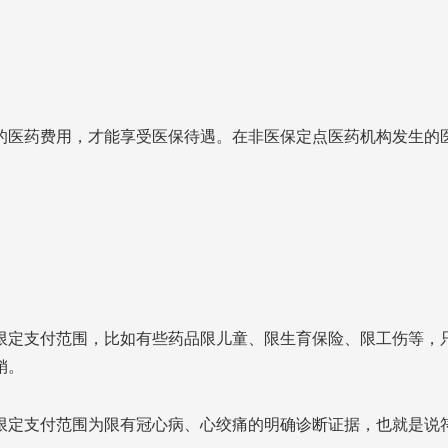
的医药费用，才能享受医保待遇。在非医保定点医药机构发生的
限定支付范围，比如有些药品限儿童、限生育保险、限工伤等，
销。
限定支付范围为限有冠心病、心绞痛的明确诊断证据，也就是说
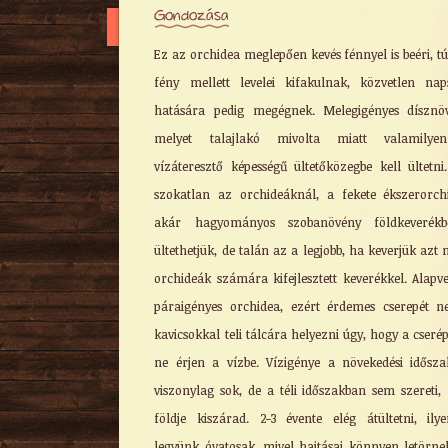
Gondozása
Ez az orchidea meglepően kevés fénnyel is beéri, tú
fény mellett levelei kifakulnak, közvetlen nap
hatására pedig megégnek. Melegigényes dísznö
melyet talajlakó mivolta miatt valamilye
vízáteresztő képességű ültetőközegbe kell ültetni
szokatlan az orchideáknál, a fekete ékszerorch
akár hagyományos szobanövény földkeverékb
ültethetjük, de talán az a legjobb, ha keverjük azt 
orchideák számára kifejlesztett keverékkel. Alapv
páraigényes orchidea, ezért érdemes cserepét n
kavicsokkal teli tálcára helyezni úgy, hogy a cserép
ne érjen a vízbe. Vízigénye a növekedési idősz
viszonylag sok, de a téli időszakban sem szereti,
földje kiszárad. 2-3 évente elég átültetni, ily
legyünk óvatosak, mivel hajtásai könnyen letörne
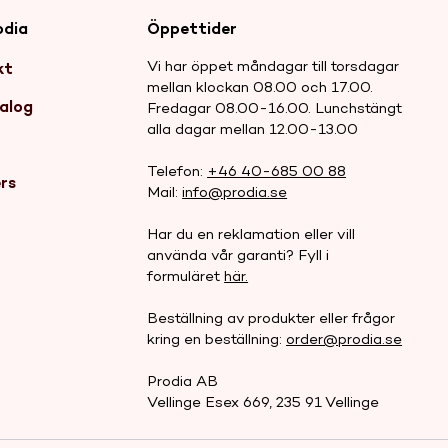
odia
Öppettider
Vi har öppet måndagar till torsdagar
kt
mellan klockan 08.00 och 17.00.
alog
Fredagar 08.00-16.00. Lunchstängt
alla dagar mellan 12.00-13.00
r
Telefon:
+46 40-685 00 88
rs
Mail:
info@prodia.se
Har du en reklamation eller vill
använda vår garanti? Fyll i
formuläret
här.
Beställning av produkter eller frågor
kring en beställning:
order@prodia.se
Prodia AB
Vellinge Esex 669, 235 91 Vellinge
--
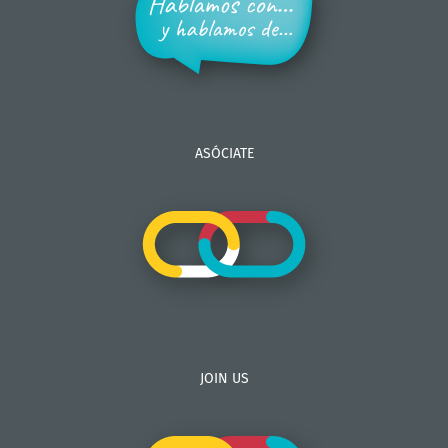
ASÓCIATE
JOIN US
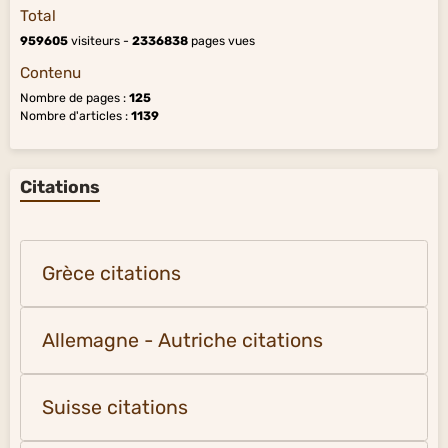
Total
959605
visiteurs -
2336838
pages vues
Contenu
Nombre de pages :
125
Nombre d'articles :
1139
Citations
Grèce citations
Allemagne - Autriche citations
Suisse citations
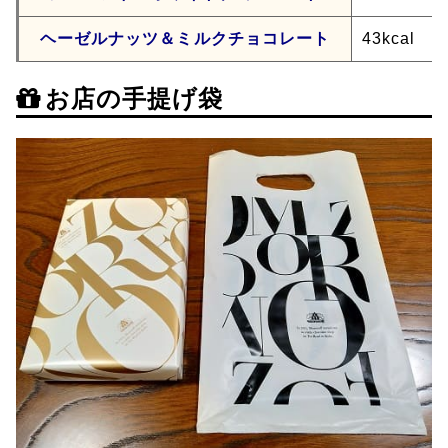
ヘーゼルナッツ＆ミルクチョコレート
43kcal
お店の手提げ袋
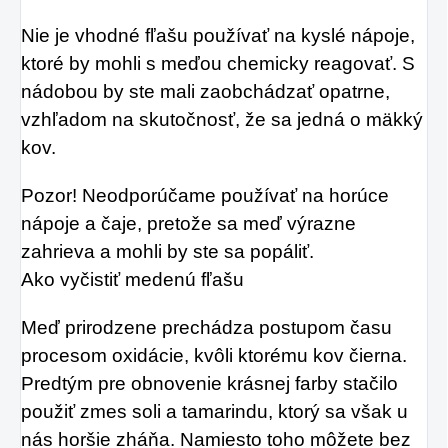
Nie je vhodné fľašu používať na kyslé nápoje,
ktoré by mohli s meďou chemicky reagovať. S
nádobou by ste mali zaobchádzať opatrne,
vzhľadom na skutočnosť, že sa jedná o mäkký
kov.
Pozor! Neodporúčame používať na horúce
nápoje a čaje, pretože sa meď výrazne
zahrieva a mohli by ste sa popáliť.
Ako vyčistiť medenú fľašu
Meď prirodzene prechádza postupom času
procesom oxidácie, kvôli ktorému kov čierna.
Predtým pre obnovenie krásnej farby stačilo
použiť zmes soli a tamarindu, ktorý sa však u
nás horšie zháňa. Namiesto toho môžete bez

● What the task asks
Could you set down, word for word, only the lines above from the line with "použiť zmes soli a tamarindu, ktorý sa však u" to the line with "nás horšie zháňa. Namiesto toho môžete bez", including both?

● Response
použiť zmes soli a tamarindu, ktorý sa však u
nás horšie zháňa. Namiesto toho môžete bez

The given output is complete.